Когда судья огласил смертные приговоры и Данешяну, и Голесорхи, они лишь улыбнулись. Затем они пожали друг другу руки и обнялись. "Товарищ!" — сказал Голесорхи. "Мой лучший товарищ!" — ответил Данешян. Казнь Голсорхи транслировалась по государственному телевидению. Суд стал символом шахской диктатуры и лицемерия, из-за его содержания большая часть судебных заседаний подвергалась цензуре. После революции 1979 года весь судебный процесс был показан по общественному телевидению, но снова подвергся цензуре после падения правительства Мехди Базаргана. Он был казнен, и социалистические партизаны провозгласили его героем, потому что он не хотел, чтобы ему завязывали глаза.
Камера, в которой они провели последнюю ночь [17 февраля 1974 г.] в тюрьме Джамшидия, была покрыта лозунгами. Всю ночь они пели революционные песни, тихо ужинали, выкрикивали лозунги солдатам в грузовике, который вез их на читгарский плацдарм, отказывались от повязок на глаза, чтобы видеть красный рассвет, и дружно пели твердым голосом:
«О товарищи! Герои! Мы без страха отдадим наши жизни за нашу страну… Они тогда сами отдали приказ стрелять!

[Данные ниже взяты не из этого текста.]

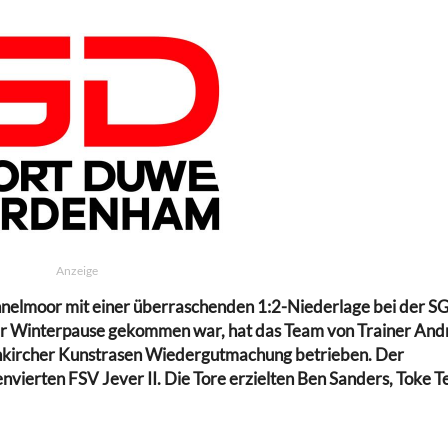
Anzeige
elmoor mit einer überraschenden 1:2-Niederlage bei der S
 Winterpause gekommen war, hat das Team von Trainer And
nkircher Kunstrasen Wiedergutmachung betrieben. Der
envierten FSV Jever II. Die Tore erzielten Ben Sanders, Toke T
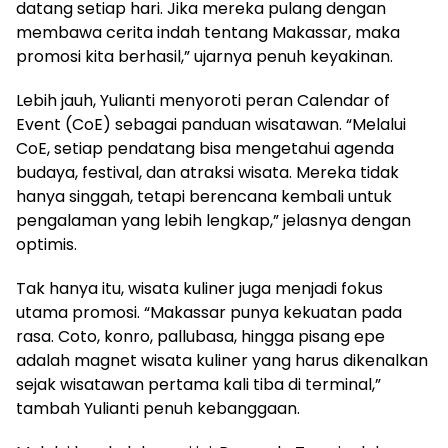
datang setiap hari. Jika mereka pulang dengan
membawa cerita indah tentang Makassar, maka
promosi kita berhasil,” ujarnya penuh keyakinan.
Lebih jauh, Yulianti menyoroti peran Calendar of
Event (CoE) sebagai panduan wisatawan. “Melalui
CoE, setiap pendatang bisa mengetahui agenda
budaya, festival, dan atraksi wisata. Mereka tidak
hanya singgah, tetapi berencana kembali untuk
pengalaman yang lebih lengkap,” jelasnya dengan
optimis.
Tak hanya itu, wisata kuliner juga menjadi fokus
utama promosi. “Makassar punya kekuatan pada
rasa. Coto, konro, pallubasa, hingga pisang epe
adalah magnet wisata kuliner yang harus dikenalkan
sejak wisatawan pertama kali tiba di terminal,”
tambah Yulianti penuh kebanggaan.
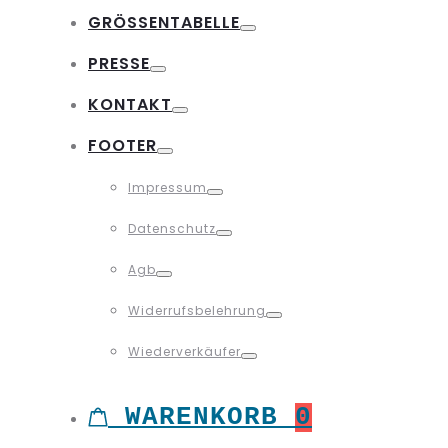
Toggle
GRÖSSENTABELLE
Toggle
PRESSE
Toggle
KONTAKT
Toggle
FOOTER
Toggle
Impressum
Toggle
Datenschutz
Toggle
Agb
Toggle
Widerrufsbelehrung
Toggle
Wiederverkäufer
Toggle
WARENKORB
0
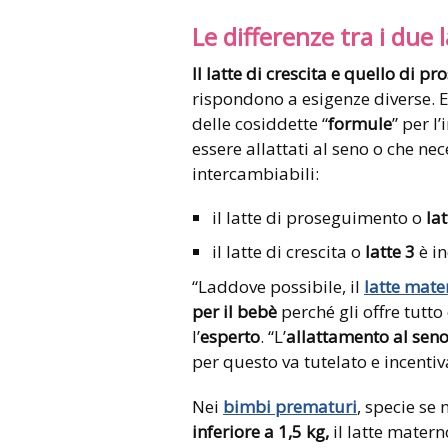
Le differenze tra i due l
Il latte di crescita e quello di 
rispondono a esigenze diverse. E
delle cosiddette “
formule
” per l
essere allattati al seno o che ne
intercambiabili:
il latte di proseguimento o
lat
il latte di crescita o
latte 3
è in
“Laddove possibile, il
latte mate
per il bebè
perché gli offre tutto
l’
esperto
. “L’
allattamento al sen
per questo va tutelato e incentiv
Nei
bimbi prematuri
, specie se
inferiore a 1,5 kg,
il latte mater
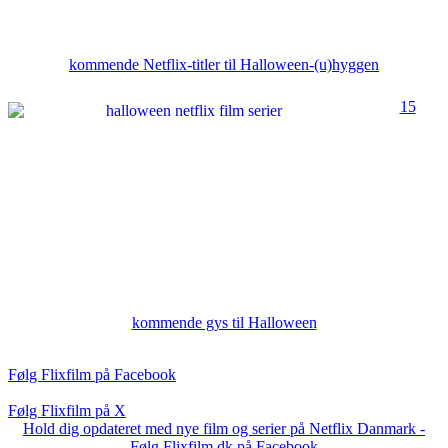
kommende Netflix-titler til Halloween-(u)hyggen
15
kommende gys til Halloween
Følg Flixfilm på Facebook
Følg Flixfilm på X
Hold dig opdateret med nye film og serier på Netflix Danmark -
Følg Flixfilm.dk på Facebook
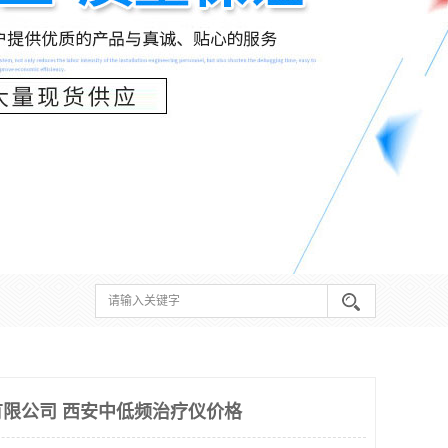
限公司 西安中低频治疗仪价格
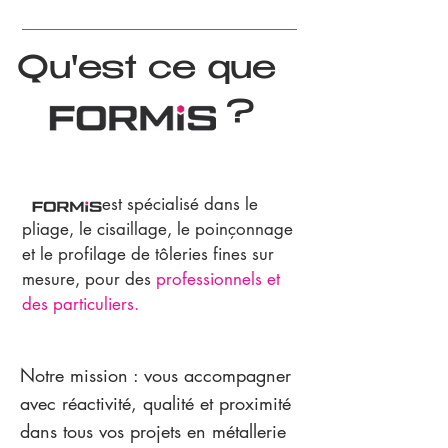
Qu'est ce que
?
est spécialisé dans le
pliage, le cisaillage, le poinçonnage
et le profilage de tôleries fines sur
mesure, pour des
professionnels et
des particuliers.
Notre mission : vous accompagner
avec réactivité, qualité et proximité
dans tous vos projets en métallerie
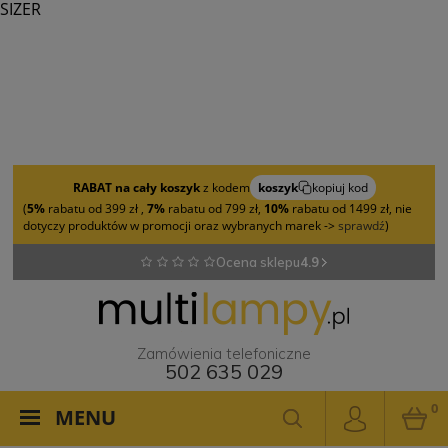
SIZER
RABAT na cały koszyk
z kodem
koszyk
kopiuj kod
(
5%
rabatu od 399 zł ,
7%
rabatu od 799 zł,
10%
rabatu od 1499 zł, nie
dotyczy produktów w promocji oraz wybranych marek ->
sprawdź
)
Ocena sklepu
4.9
Zamówienia telefoniczne
502 635 029
0
MENU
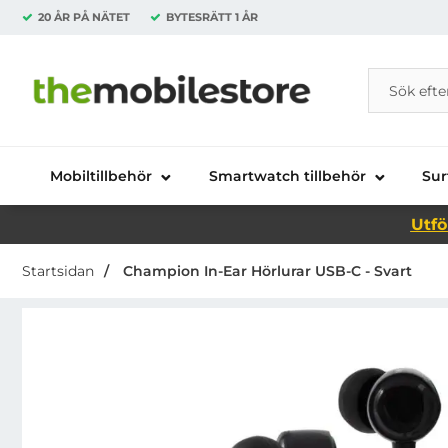
20 ÅR PÅ NÄTET
BYTESRÄTT
1 ÅR
Sök
Sök på Da
Startsidan för Danira Telecom AB
Mobiltillbehör
Smartwatch tillbehör
Sur
Utfö
Startsidan
Champion In-Ear Hörlurar USB-C - Svart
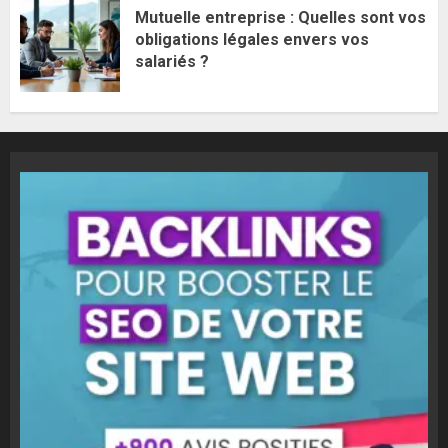
Mutuelle entreprise : Quelles sont vos
obligations légales envers vos
salariés ?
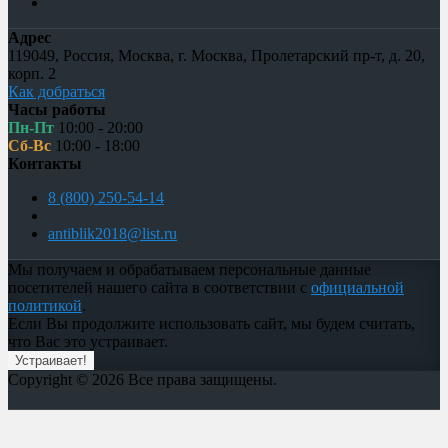
Адрес
119049
,
Россия
,
Москва
,
г. Москва, Пролетарский пр-т, д. 20,
корп. 2
Как добраться
Часы работы
Пн-Пт
10:00 - 20:00
Сб-Вс
10:00 - 18:00
Контакты
8 (800) 250-54-14
antiblik2018@list.ru
Мы получаем и обрабатываем персональные данные
посетителей нашего сайта в соответствии с
официальной
политикой
.
Если Вы продолжите использовать сайт, мы будем считать,
что Вас это устраивает.
Устраивает!
Copyright © 2026 Все права защищены.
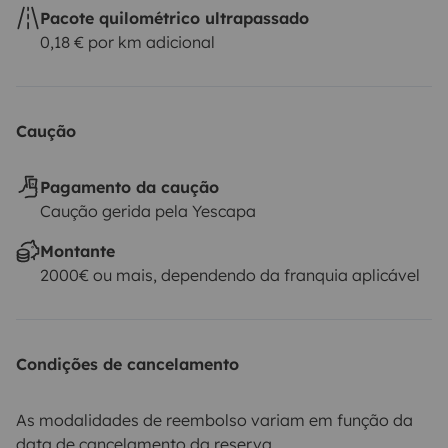
Pacote quilométrico ultrapassado
0,18 € por km adicional
Caução
Pagamento da caução
Caução gerida pela Yescapa
Montante
2000€ ou mais, dependendo da franquia aplicável
Condições de cancelamento
As modalidades de reembolso variam em função da
data de cancelamento da reserva.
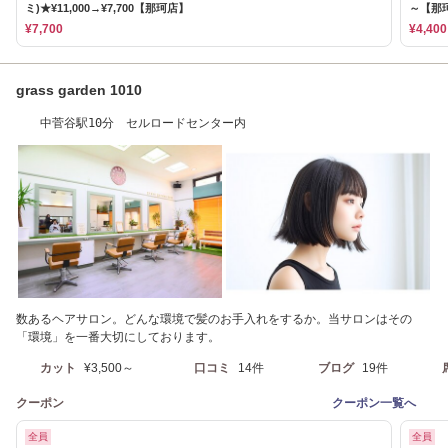
ミ)★¥11,000→¥7,700【那珂店】
～【那
¥7,700
¥4,400
grass garden 1010
中菅谷駅10分 セルロードセンター内
数あるヘアサロン。どんな環境で髪のお手入れをするか。当サロンはその
「環境」を一番大切にしております。
カット
¥3,500～
口コミ
14件
ブログ
19件
クーポン
クーポン一覧へ
全員
全員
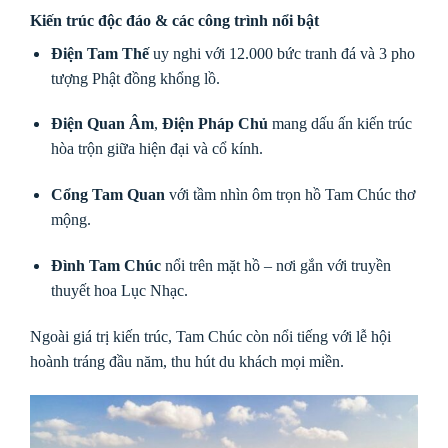
Kiến trúc độc đáo & các công trình nổi bật
Điện Tam Thế
uy nghi với 12.000 bức tranh đá và 3 pho
tượng Phật đồng khổng lồ.
Điện Quan Âm
,
Điện Pháp Chủ
mang dấu ấn kiến trúc
hòa trộn giữa hiện đại và cổ kính.
Cổng Tam Quan
với tầm nhìn ôm trọn hồ Tam Chúc thơ
mộng.
Đình Tam Chúc
nổi trên mặt hồ – nơi gắn với truyền
thuyết hoa Lục Nhạc.
Ngoài giá trị kiến trúc, Tam Chúc còn nổi tiếng với lễ hội
hoành tráng đầu năm, thu hút du khách mọi miền.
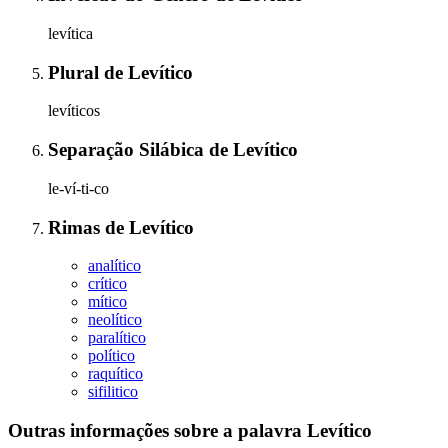
levítica
Plural
de
Levítico
levíticos
Separação Silábica
de
Levítico
le-ví-ti-co
Rimas
de
Levítico
analítico
crítico
mítico
neolítico
paralítico
político
raquítico
sifilitico
Outras informações sobre
a palavra
Levítico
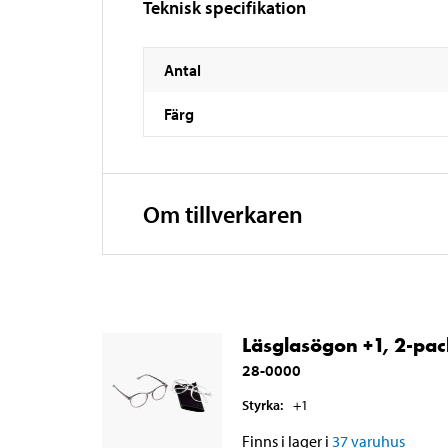
Teknisk specifikation
Antal
Färg
Om tillverkaren
Läsglasögon +1, 2-pa
28-0000
Styrka
:
+1
Finns i lager i
37
varuhus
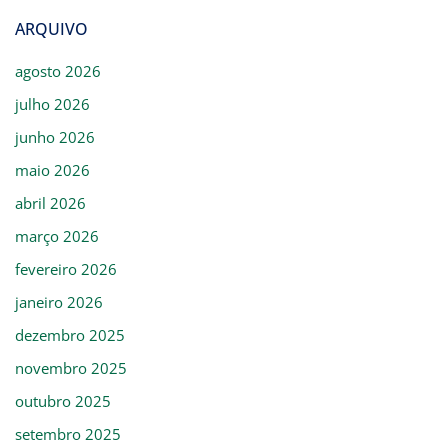
ARQUIVO
agosto 2026
julho 2026
junho 2026
maio 2026
abril 2026
março 2026
fevereiro 2026
janeiro 2026
dezembro 2025
novembro 2025
outubro 2025
setembro 2025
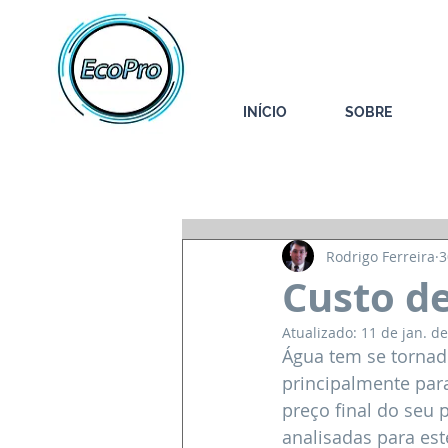
INÍCIO
SOBRE
Todos posts
Começar
Sua comu
Rodrigo Ferreira
3
Custo de
Atualizado:
11 de jan. d
Água tem se tornad
principalmente par
preço final do seu 
analisadas para est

Голесорхи писал: «Человек обладает художественным взглядом, чье искусство имеет более широкую связь с народом... у художника есть стиль, который устанавливает связь с жизнью народа его земли и поддерживает горящий факел борьбы в Этот стиль может не соответствовать ни одной литературной школе, как не подходит поэзия палестинских фадаинов. Почему он должен соответствовать какой-либо литературной школе. Зачем заключать нашу поэзию, которая является нашей единственной эффективной формой искусства, в литературные и стилистические школы? Место стихотворения не в библиотеках, а в языках и умах. Литература должна сохранить ту роль, которую она всегда играла в общественных движениях и для нас в смещении общественного порядка, и выполнить ее. Роль литературы - пробудить. Роль прогрессивной литературы состоит в том, чтобы создавать общественные движения и способствовать достижению целей исторического развития народов».